Backtesting5 min read

Backtesting Overview

Vantixs backtesting simulates your strategy on historical market data using a Rust-powered engine capable of processing 50,000+ bars per second. Validate your ideas with realistic execution modeling before risking any capital.

Note

During the BETA period, backtesting and paper trading are fully available. Live trading with real capital is planned for a future release.

50K+ bars/sec
Rust-powered engine
Event-Driven
Realistic fill simulation
8 Exchanges
Historical data coverage
6 Key Metrics
Comprehensive performance analysis

Why Backtest?

Benefits of Backtesting

Validate Ideas

Prove your strategy works on historical data before committing capital

Measure Performance

Get concrete metrics — Sharpe Ratio, Max Drawdown, Win Rate, and more

Understand Risk

Know your worst-case drawdown scenarios through Monte Carlo simulation

Optimize Parameters

Find the best indicator settings with walk-forward optimization

Build Confidence

Trade paper accounts with conviction based on data-driven results

Save Time

Months of market exposure simulated in seconds at 50K bars/sec

Vantixs Backtesting Features

High-performance event-driven simulation built in Rust:

  • 50,000+ bars per second processing speed
  • True bar-by-bar processing that simulates realistic order execution
  • Slippage modeling based on historical volume profiles
  • Configurable commission impact (default 0.1% per trade)
  • Market impact estimation for larger order sizes
  • Historical data from 8 supported exchanges: Binance, Coinbase, Kraken, OKX, Bybit, KuCoin, Bitget, and Gate.io

Backtest configuration panel showing date range, capital, commission, and slippage settings

Running a Backtest

Complete Backtest Workflow

1

Design Strategy

Complete your node connections on the canvas. Ensure all nodes show green status indicators.

2

Click Backtest

Find the Backtest button in the top toolbar. A configuration panel will open.

3

Configure Settings

Choose your parameters: - **Date range**: e.g., last 6-12 months of historical data - **Initial capital**: e.g., $10,000 (virtual) - **Commission model**: e.g., 0.1% per trade - **Slippage**: e.g., 0.05% per fill - **Exchange data source**: Select from 8 supported exchanges

4

Click Run

The Rust engine processes at 50K+ bars/sec. Most backtests complete in seconds.

5

Analyze Results

Review the equity curve, trade log, and performance statistics. Look for consistent growth with manageable drawdowns.

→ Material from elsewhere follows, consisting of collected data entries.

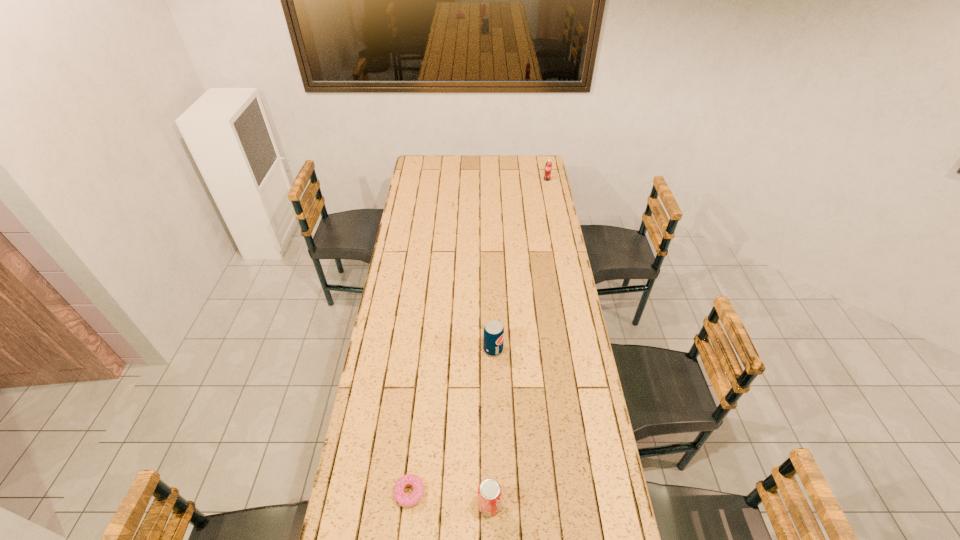 You are a GUI agent. You are given a task and a screenshot of the screen. Output one action in this format:
    pyautogui.click(x=<x>, y=<y>)
    Task: Click on the vacant space that is in between the second farthest object and the nearest soda can
    The width and height of the screenshot is (960, 540).
    Given the screenshot: What is the action you would take?
    pyautogui.click(x=492, y=427)

Where is `vacant point located between the rightmost soda can and the doughnut`? This screenshot has height=540, width=960. vacant point located between the rightmost soda can and the doughnut is located at coordinates (478, 336).

Locate an element on the screen. This screenshot has height=540, width=960. free spot between the rightmost object and the nearest soda can is located at coordinates (518, 342).

This screenshot has height=540, width=960. I want to click on vacant point located between the shortest object and the rightmost soda can, so click(x=478, y=336).

I want to click on free space between the nearest soda can and the third nearest object, so click(492, 427).

You are a GUI agent. You are given a task and a screenshot of the screen. Output one action in this format:
    pyautogui.click(x=<x>, y=<y>)
    Task: Click on the vacant region between the nearest soda can and the farthest object
    This screenshot has height=540, width=960.
    Given the screenshot: What is the action you would take?
    coord(518,342)

This screenshot has width=960, height=540. I want to click on empty location between the nearest soda can and the rightmost soda can, so click(518, 342).

I want to click on object that is the nearest to the rightmost soda can, so click(493, 335).

At what (x,y) coordinates should I click in order to perform the action: click on the closest object to the farthest object. Please return your answer as a coordinate pair (x, y). The image size is (960, 540). Looking at the image, I should click on (493, 335).

The image size is (960, 540). Identify the location of soda can that is the nearest to the third nearest object. (489, 491). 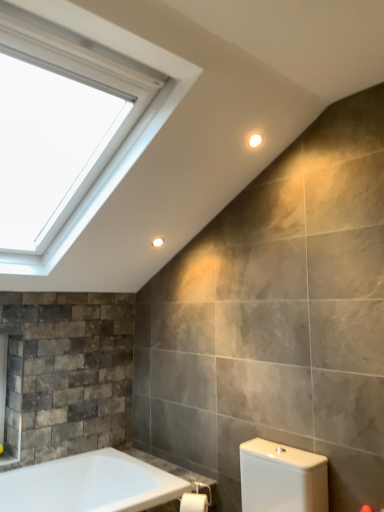 Question: Is white matte toilet paper at lower center spatially inside matte white light fixture at upper center, arranged as the 2th light fixture when viewed from the front, or outside of it?

Choices:
 (A) outside
 (B) inside

Answer: (A)

Question: Based on their positions, is white matte toilet paper at lower center located to the left or right of matte white light fixture at upper center, the first light fixture in the left-to-right sequence?

Choices:
 (A) right
 (B) left

Answer: (A)

Question: Considering the real-world distances, which object is farthest from the white matte toilet paper at lower center?

Choices:
 (A) matte white light fixture at upper center, the 1th light fixture viewed from the top
 (B) white glossy bathtub at lower left
 (C) matte white light fixture at upper center, which is the second light fixture from top to bottom

Answer: (A)

Question: Which is nearer to the white glossy bathtub at lower left?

Backtest results dashboard showing equity curve chart, key metrics summary, and trade log table

Key Metrics

MetricDescriptionGood Target
Sharpe RatioRisk-adjusted return (higher = better risk/reward)> 1.5
Max DrawdownLargest peak-to-trough decline< 20%
Win RatePercentage of profitable trades> 50%
Profit FactorGross profit / Gross loss> 1.5
CAGRCompound annual growth rate> 15%
Total TradesNumber of trades executed in the periodVaries by strategy
Tip

No single metric tells the whole story. A strategy with a 40% win rate can still be highly profitable if its average win is much larger than its average loss (high Profit Factor). Always evaluate metrics together.

Avoiding Common Pitfalls

Caution

These mistakes can make your backtest results misleading

Look-ahead Bias

Using future data that wouldn't be available at trade time. Vantixs prevents this by processing bars sequentially, but be careful with indicator lookback periods.

Survivorship Bias

Only testing assets that still exist today. Include a variety of trading pairs and time periods in your testing.

Overfitting

Optimizing too many parameters to perfectly fit past data. Use walk-forward validation to ensure your strategy generalizes.

Unrealistic Costs

Ignoring slippage and commissions. Vantixs models these by default — keep them enabled for accurate results.